Data collection and processing
Quantification of scenario-specific demands
To obtain the click- and time-related data, scenario workflows were reconstructed from recorded screen-capture videos, including eye movements and computer pointer movements and clicks.
Click analysis: The total number of clicks for participants to complete each scenario was quantified, and further subcategorized into: (i) navigation clicks (eg, moving from one window to another window on the screen, etc.), (ii) decision clicks (eg, selecting a test or medication, etc.), (iii) search clicks (eg, initiating the search option for medications/orders, etc.), and (iv) total clicks (sum of navigation, decision, and search clicks).

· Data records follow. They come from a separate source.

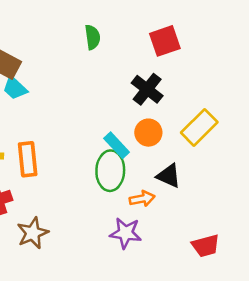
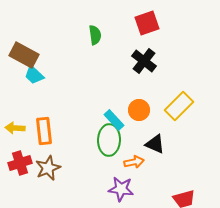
red square: (165, 41) -> (147, 23), moved
black cross: (147, 89) -> (144, 61), moved
brown star: (33, 233) -> (48, 168), moved

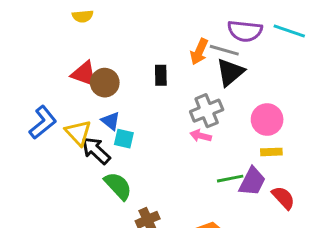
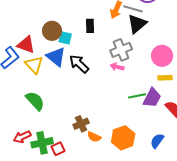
red triangle: (84, 74) -> (26, 45), moved
blue triangle: (111, 121) -> (56, 57), size x1.5
cyan square: (124, 139) -> (65, 38), moved
black arrow: (96, 150) -> (79, 64), moved
green semicircle: (118, 186) -> (35, 101), moved

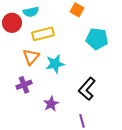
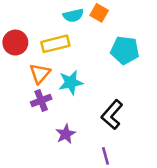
cyan semicircle: (31, 12) -> (73, 15), moved
red circle: (12, 23) -> (15, 43), moved
purple cross: (24, 85) -> (41, 101), moved

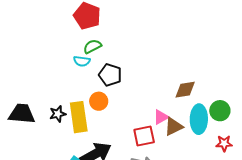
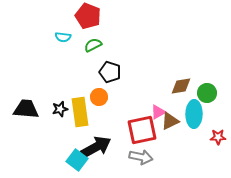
cyan semicircle: (82, 61) -> (63, 37), moved
green circle: (220, 111) -> (207, 93), moved
red square: (144, 136) -> (142, 130), size x1.4

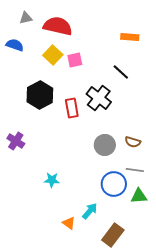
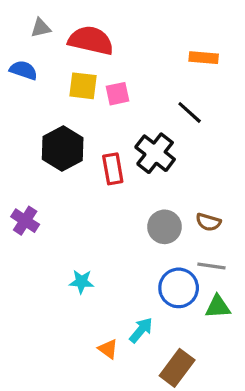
yellow square: (53, 55) -> (83, 86), turned -36

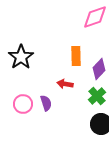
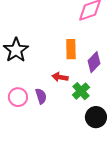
green cross: (97, 96) -> (81, 91), moved

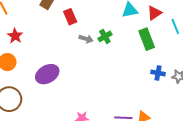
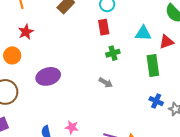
red rectangle: (70, 17) -> (104, 27), moved
gray arrow: (86, 39) -> (106, 83), moved

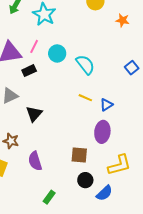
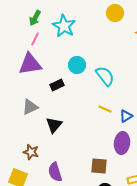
pink line: (34, 46) -> (35, 39), moved
black rectangle: (29, 71) -> (57, 85), moved

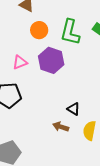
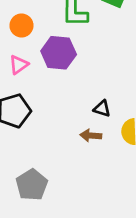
orange circle: (39, 30) -> (21, 26), moved

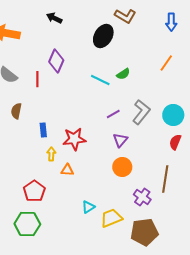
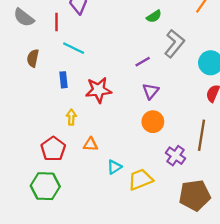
cyan line: (100, 80) -> (74, 48), moved
gray L-shape: (141, 112) -> (174, 44), moved
yellow arrow: (51, 154) -> (71, 117), moved
orange triangle: (67, 170) -> (91, 144), moved
brown pentagon: (144, 232) -> (195, 195), moved

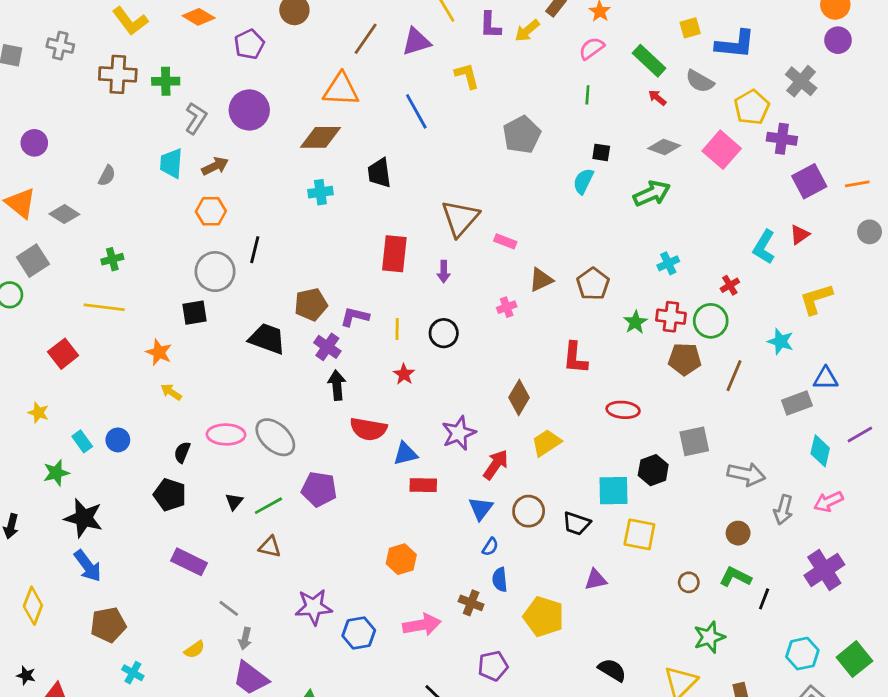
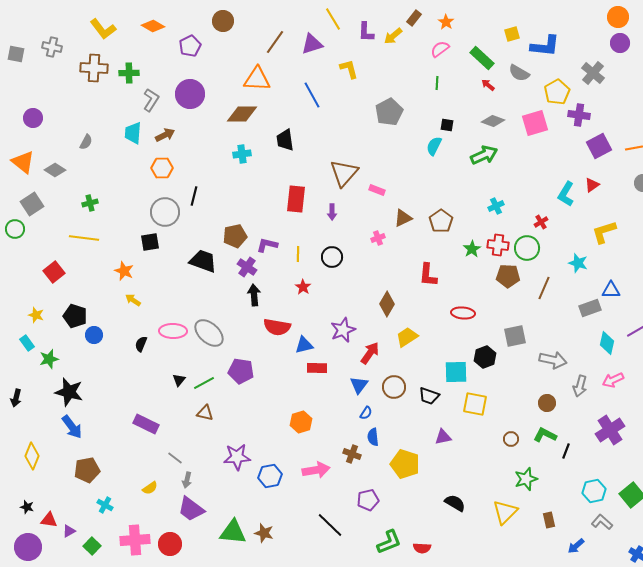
pink square: (722, 150) -> (535, 123), turned 32
cyan rectangle: (82, 441) -> (27, 343), moved
black pentagon: (170, 495) -> (75, 316), moved

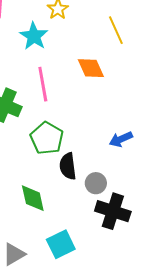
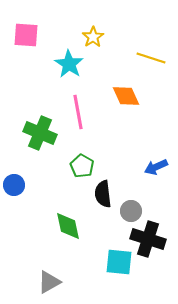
yellow line: (116, 30) -> (151, 58), turned -48
green pentagon: (47, 138) -> (82, 166), size x0.7
cyan square: (61, 244) -> (119, 262), moved, turned 32

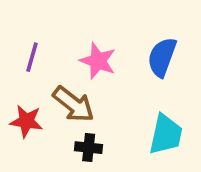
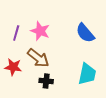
blue semicircle: (162, 57) -> (85, 33), turned -60
pink star: (98, 61) -> (40, 31), moved

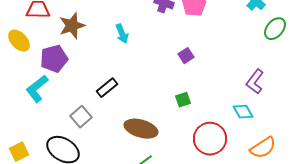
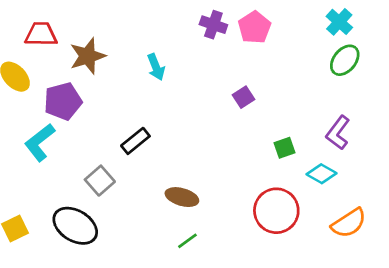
green ellipse: (275, 29) -> (345, 60), moved
green square: (183, 100) -> (285, 148), moved
cyan diamond: (243, 112) -> (321, 174), turned -30
brown ellipse: (141, 129) -> (182, 197), size x0.7

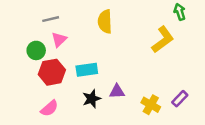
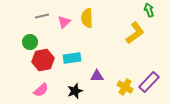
pink triangle: (59, 40) -> (64, 22), moved
black star: (92, 99) -> (75, 91), moved
purple rectangle: (180, 99) -> (149, 82), size x1.5

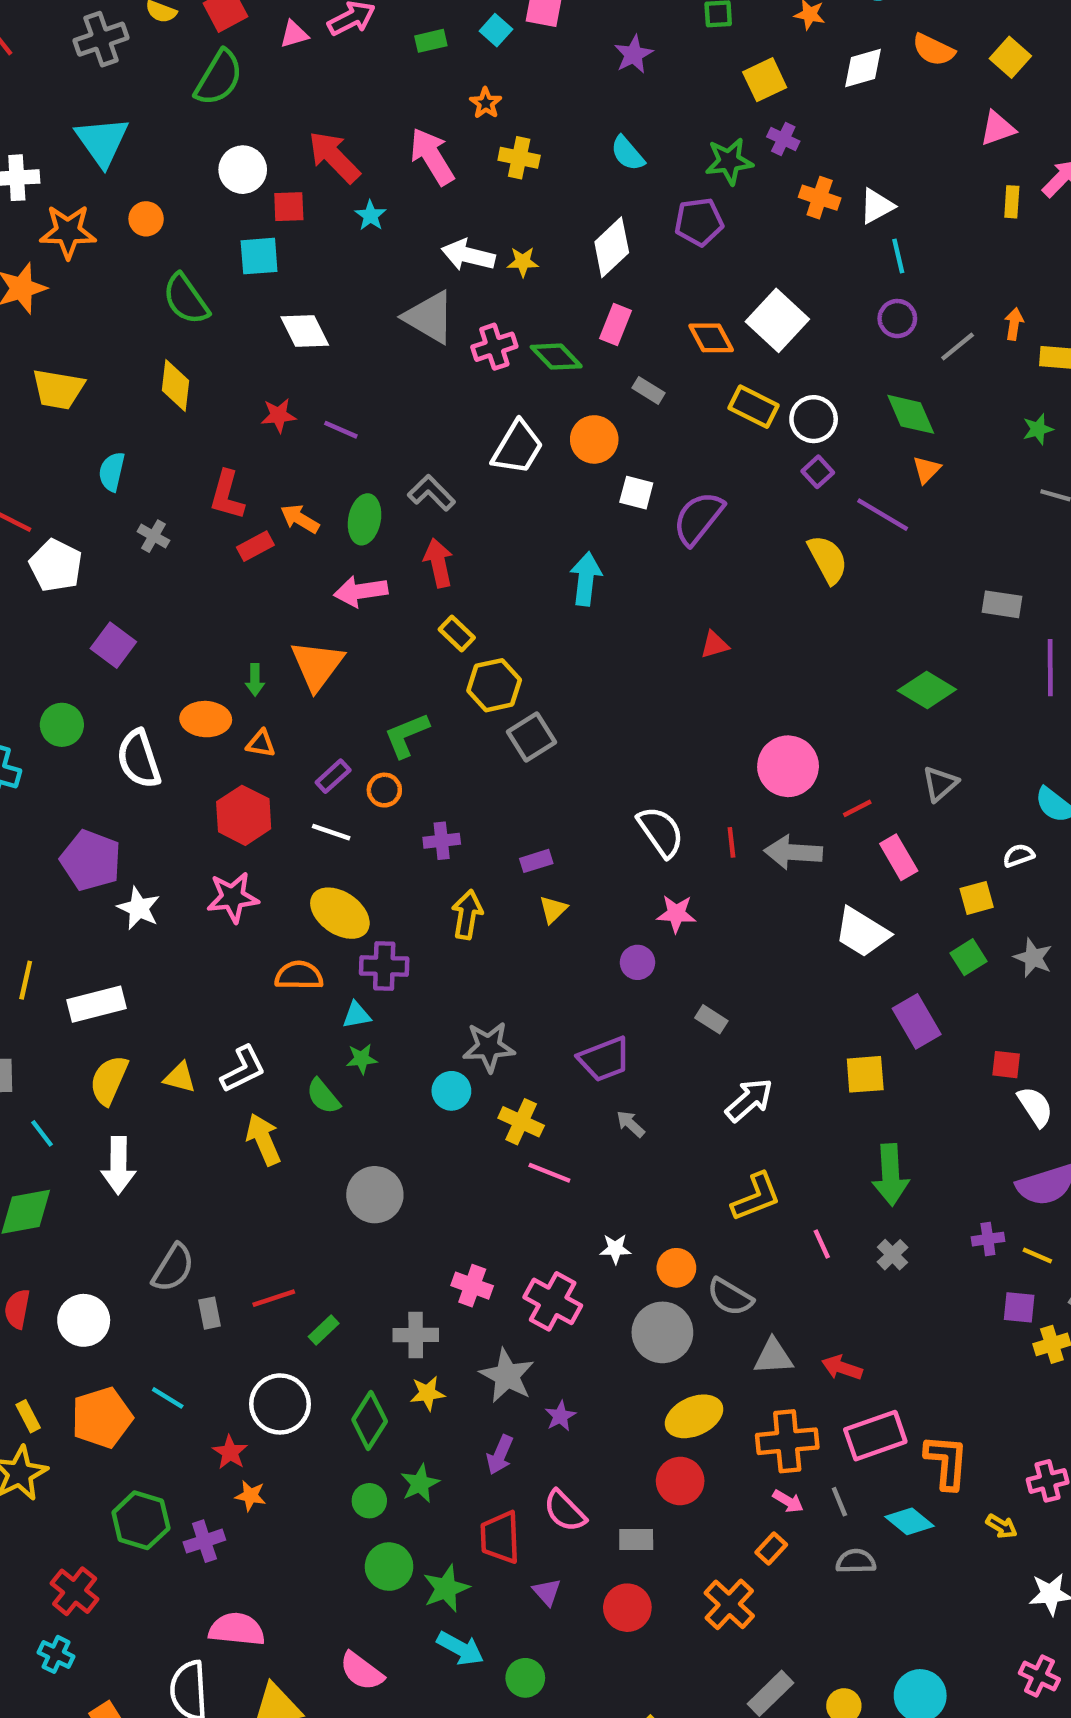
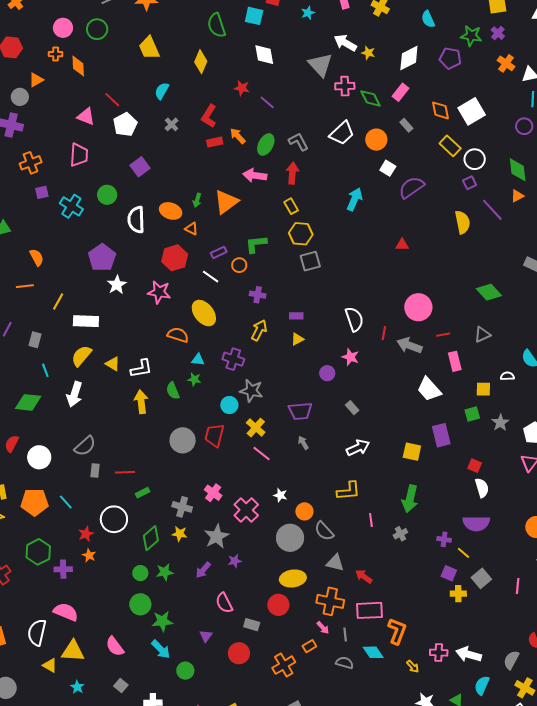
yellow trapezoid: (58, 389) -> (149, 48), turned 40
purple cross: (384, 966) -> (233, 359), moved
red trapezoid: (500, 1537) -> (214, 435), moved

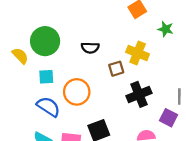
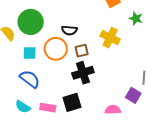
brown square: (116, 69) -> (82, 51), moved
orange circle: (77, 92) -> (56, 49), moved
black cross: (139, 94) -> (83, 73), moved

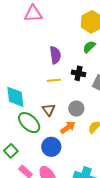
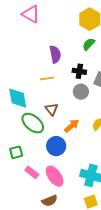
pink triangle: (33, 14) -> (31, 14), turned 36
yellow line: (54, 80) -> (47, 78), moved
gray circle: (76, 109) -> (81, 92), moved
green square: (11, 151) -> (16, 152), turned 32

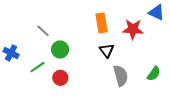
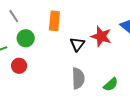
orange rectangle: (102, 23) -> (54, 21), moved
black triangle: (107, 50) -> (77, 44), moved

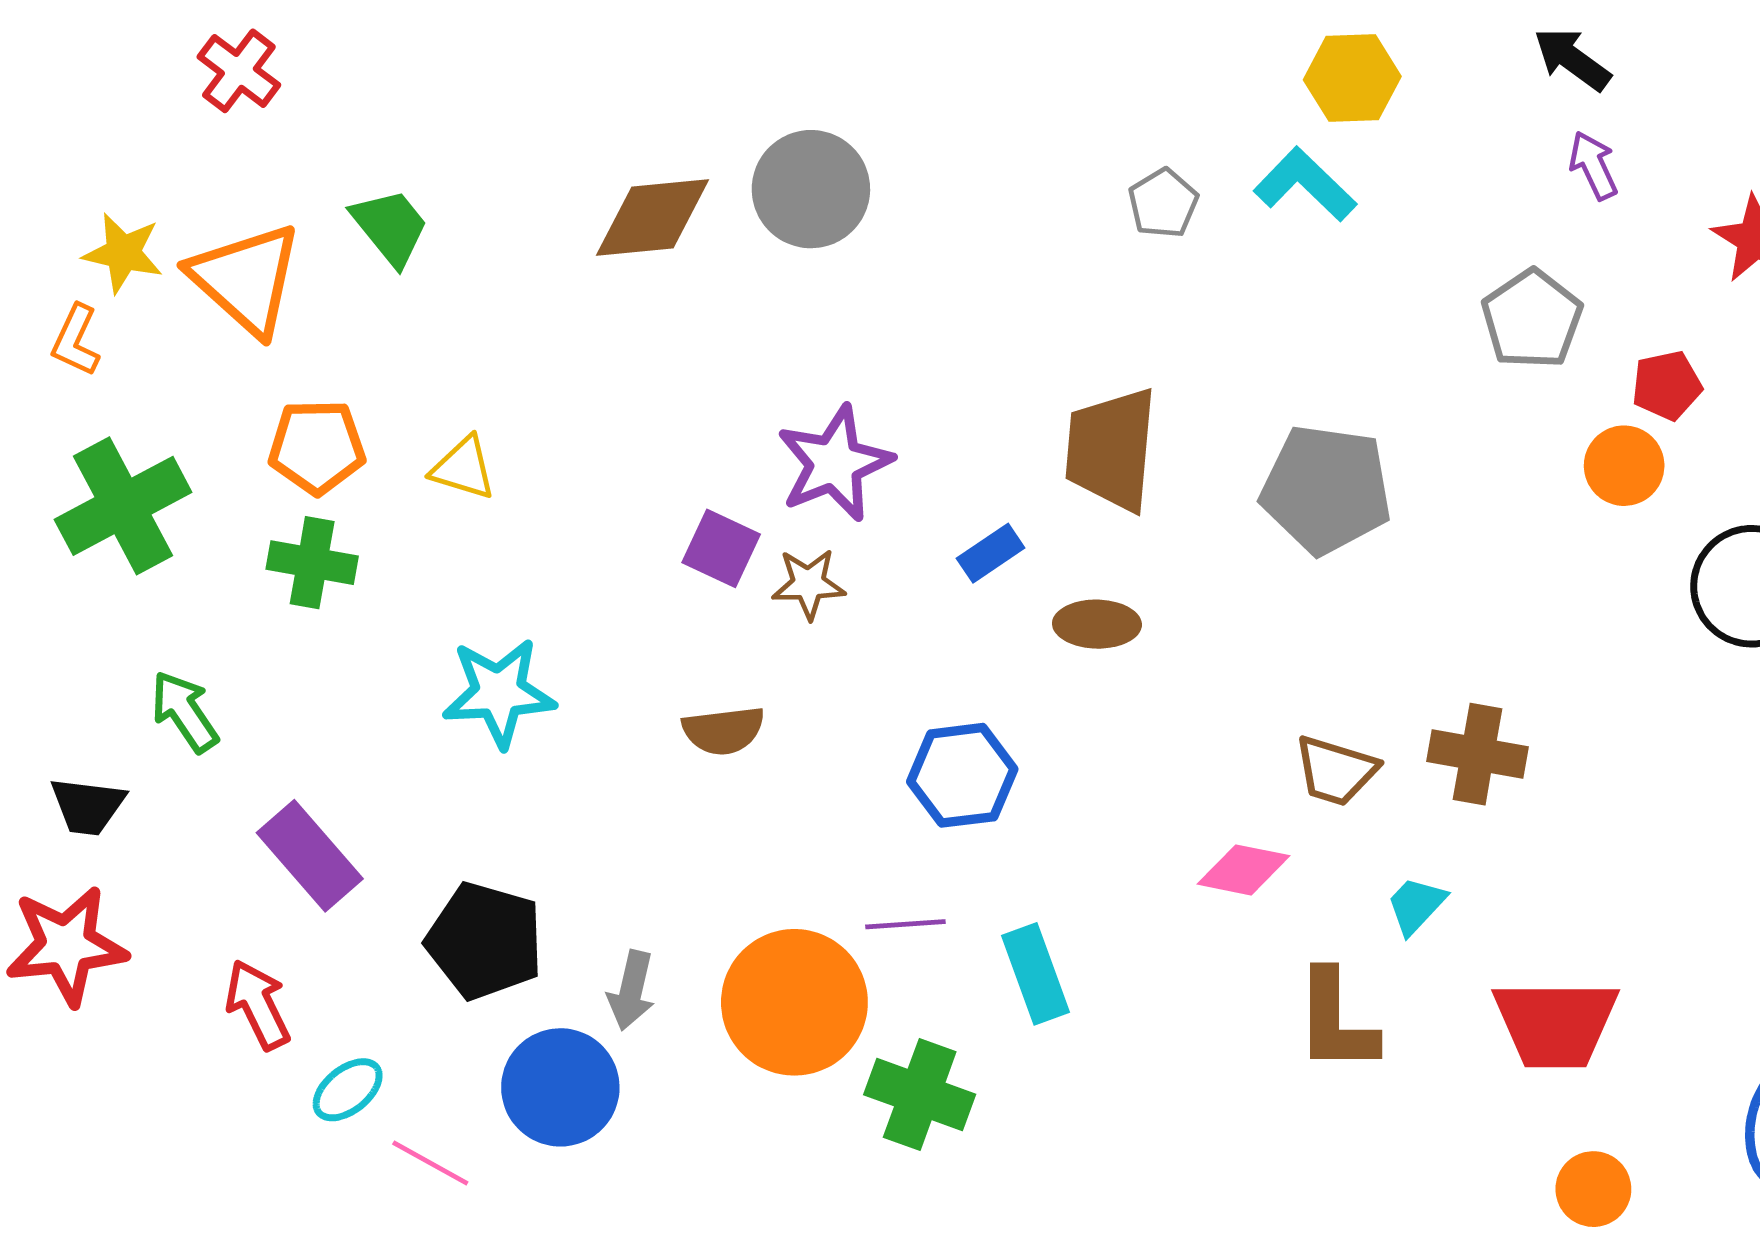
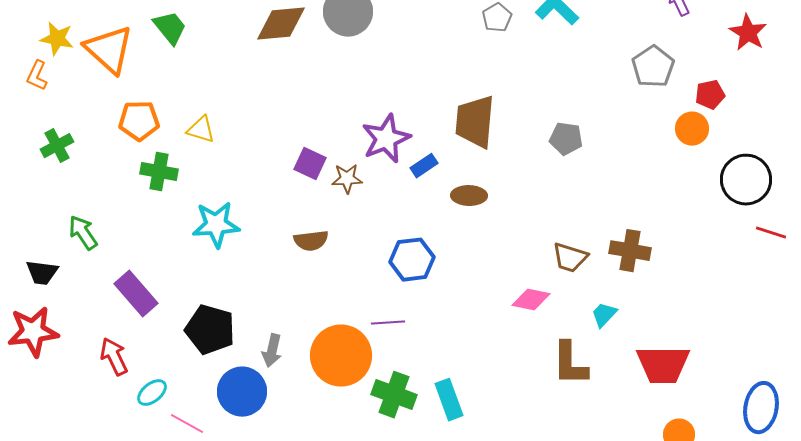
purple star: (835, 463) -> (386, 139), moved
gray pentagon: (1326, 489) -> (566, 139), size x0.6
green cross: (123, 506) -> (57, 146), size x0.6
green cross: (312, 563) -> (159, 172), moved
cyan rectangle: (1035, 974) -> (449, 400), moved

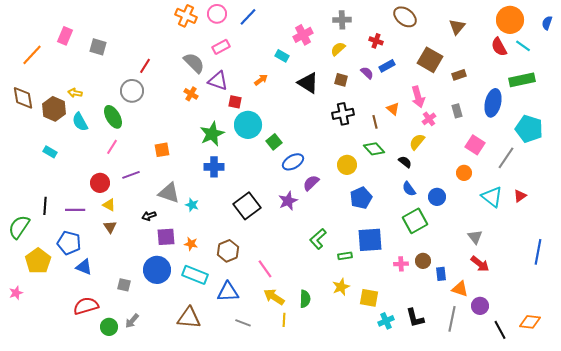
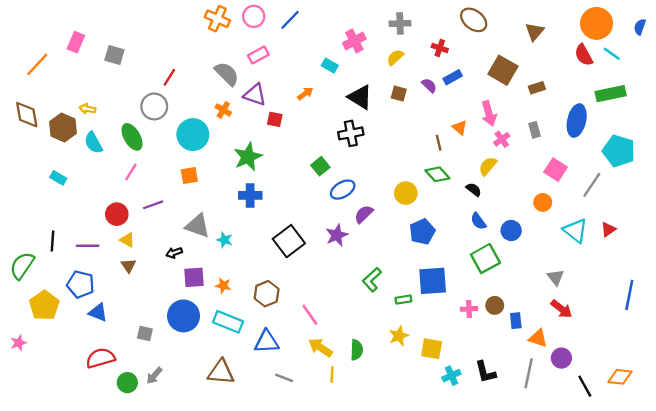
black cross: (343, 114) -> (351, 133), moved
cyan circle: (248, 125) -> (193, 135), moved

Time analysis: The total time for participants to complete each scenario was quantified.
Quantification of subjective workload
The NASA-Task-Load Index (TLX) is widely considered to be a valid and reliable subjective measure of workload, and is used across many disciplines. 52,53 The NASA-TLX considers 6 dimensions: mental, physical, temporal demands, frustration, effort, and performance. At the end of each simulated scenario, participants completed the NASA-TLX questionnaire without being aware of their actual clinical performance. First, each participant performed 15 separate pair-wise comparisons between the 6 dimensions (mental, physical, and temporal demands, frustration, effort, and performance) to determine the relevance (and hence a greater weight) of that dimension for a given scenario for that participant. Second, participants marked a workload score ranked from “low” (corresponding to 0) to “high” (corresponding to 100) for each dimension for each scenario. Finally, the composite NASA-TLX score for each scenario was obtained by multiplying the dimension weight (number of times a dimension was chosen) with the corresponding NASA-TLX dimension score, summing across all dimensions, and dividing by 15.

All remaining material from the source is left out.